EXERCISE DETAILS ▸ Write out each record below exactly, without pictures.

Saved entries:

────

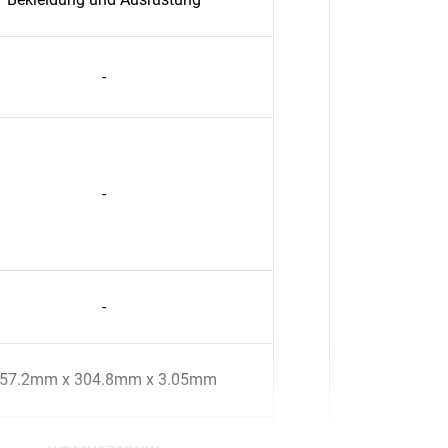
-
-
-
57.2mm x 304.8mm x 3.05mm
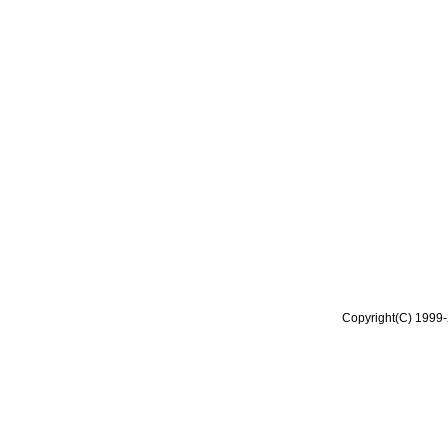
Copyright(C) 1999-2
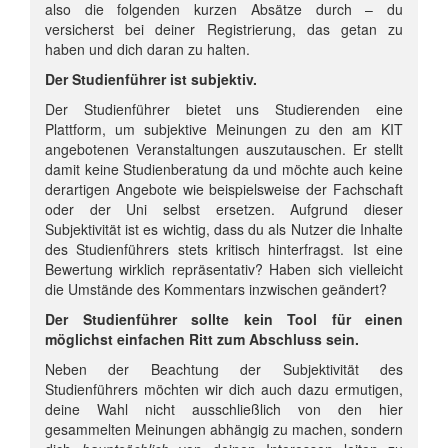
also die folgenden kurzen Absätze durch – du
versicherst bei deiner Registrierung, das getan zu
haben und dich daran zu halten.
Der Studienführer ist subjektiv.
Der Studienführer bietet uns Studierenden eine
Plattform, um subjektive Meinungen zu den am KIT
angebotenen Veranstaltungen auszutauschen. Er stellt
damit keine Studienberatung da und möchte auch keine
derartigen Angebote wie beispielsweise der Fachschaft
oder der Uni selbst ersetzen. Aufgrund dieser
Subjektivität ist es wichtig, dass du als Nutzer die Inhalte
des Studienführers stets kritisch hinterfragst. Ist eine
Bewertung wirklich repräsentativ? Haben sich vielleicht
die Umstände des Kommentars inzwischen geändert?
Der Studienführer sollte kein Tool für einen
möglichst einfachen Ritt zum Abschluss sein.
Neben der Beachtung der Subjektivität des
Studienführers möchten wir dich auch dazu ermutigen,
deine Wahl nicht ausschließlich von den hier
gesammelten Meinungen abhängig zu machen, sondern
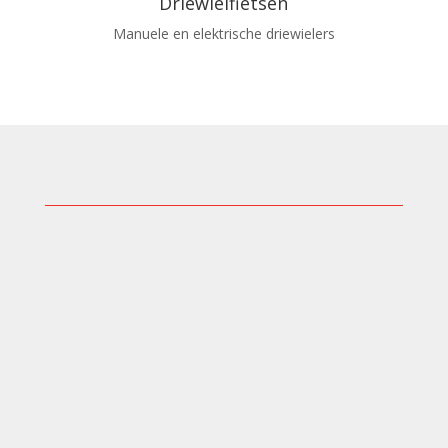
Driewielfietsen
Manuele en elektrische driewielers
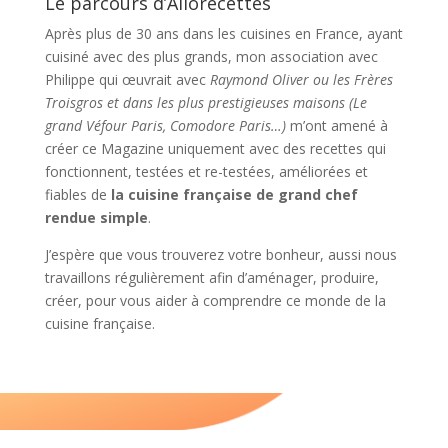
Le parcours d’Allorecettes
Après plus de 30 ans dans les cuisines en France, ayant
cuisiné avec des plus grands, mon association avec
Philippe qui œuvrait avec
Raymond Oliver ou les Frères
Troisgros et dans les plus prestigieuses maisons (Le
grand Véfour Paris, Comodore Paris…)
m’ont amené à
créer ce Magazine uniquement avec des recettes qui
fonctionnent, testées et re-testées, améliorées et
fiables de
la cuisine française de grand chef
rendue simple
.
J’espère que vous trouverez votre bonheur, aussi nous
travaillons régulièrement afin d’aménager, produire,
créer, pour vous aider à comprendre ce monde de la
cuisine française.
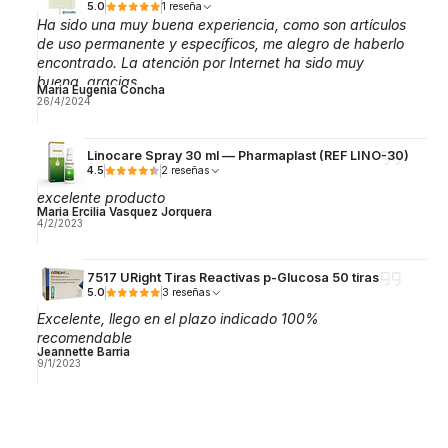
5.0
1 reseña
Ha sido una muy buena experiencia, como son artículos
de uso permanente y específicos, me alegro de haberlo
encontrado. La atención por Internet ha sido muy
buena, gracias.
Maria Eugenia Concha
26/4/2024
Linocare Spray 30 ml — Pharmaplast (REF LINO-30)
4.5
2 reseñas
excelente producto
Maria Ercilia Vasquez Jorquera
4/2/2023
7517 URight Tiras Reactivas p-Glucosa 50 tiras
5.0
3 reseñas
Excelente, llego en el plazo indicado 100%
recomendable
Jeannette Barria
9/1/2023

────

WRITTEN SOLUTION ▸
-
-
-
57.2mm x 304.8mm x 3.05mm
Copyright(C) 1999-2
also die folgenden kurzen Absätze durch – du
versicherst bei deiner Registrierung, das getan zu
haben und dich daran zu halten.
Der Studienführer ist subjektiv.
Der Studienführer bietet uns Studierenden eine
Plattform, um subjektive Meinungen zu den am KIT
angebotenen Veranstaltungen auszutauschen. Er stellt
damit keine Studienberatung da und möchte auch keine
derartigen Angebote wie beispielsweise der Fachschaft
oder der Uni selbst ersetzen. Aufgrund dieser
Subjektivität ist es wichtig, dass du als Nutzer die Inhalte
des Studienführers stets kritisch hinterfragst. Ist eine
Bewertung wirklich repräsentativ? Haben sich vielleicht
die Umstände des Kommentars inzwischen geändert?
Der Studienführer sollte kein Tool für einen
möglichst einfachen Ritt zum Abschluss sein.
Neben der Beachtung der Subjektivität des
Studienführers möchten wir dich auch dazu ermutigen,
deine Wahl nicht ausschließlich von den hier
gesammelten Meinungen abhängig zu machen, sondern
Driewielfietsen
Manuele en elektrische driewielers
Le parcours d’Allorecettes
Après plus de 30 ans dans les cuisines en France, ayant
cuisiné avec des plus grands, mon association avec
Philippe qui œuvrait avec
Raymond Oliver ou les Frères
Troisgros et dans les plus prestigieuses maisons (Le
grand Véfour Paris, Comodore Paris…)
m’ont amené à
créer ce Magazine uniquement avec des recettes qui
fonctionnent, testées et re-testées, améliorées et
fiables de
la cuisine française de grand chef
rendue simple
.
J’espère que vous trouverez votre bonheur, aussi nous
travaillons régulièrement afin d’aménager, produire,
créer, pour vous aider à comprendre ce monde de la
cuisine française.
5.0
1 reseña
Ha sido una muy buena experiencia, como son artículos
de uso permanente y específicos, me alegro de haberlo
encontrado. La atención por Internet ha sido muy
buena, gracias.
Maria Eugenia Concha
26/4/2024
Linocare Spray 30 ml — Pharmaplast (REF LINO-30)
4.5
2 reseñas
excelente producto
Maria Ercilia Vasquez Jorquera
4/2/2023
7517 URight Tiras Reactivas p-Glucosa 50 tiras
5.0
3 reseñas
Excelente, llego en el plazo indicado 100%
recomendable
Jeannette Barria
9/1/2023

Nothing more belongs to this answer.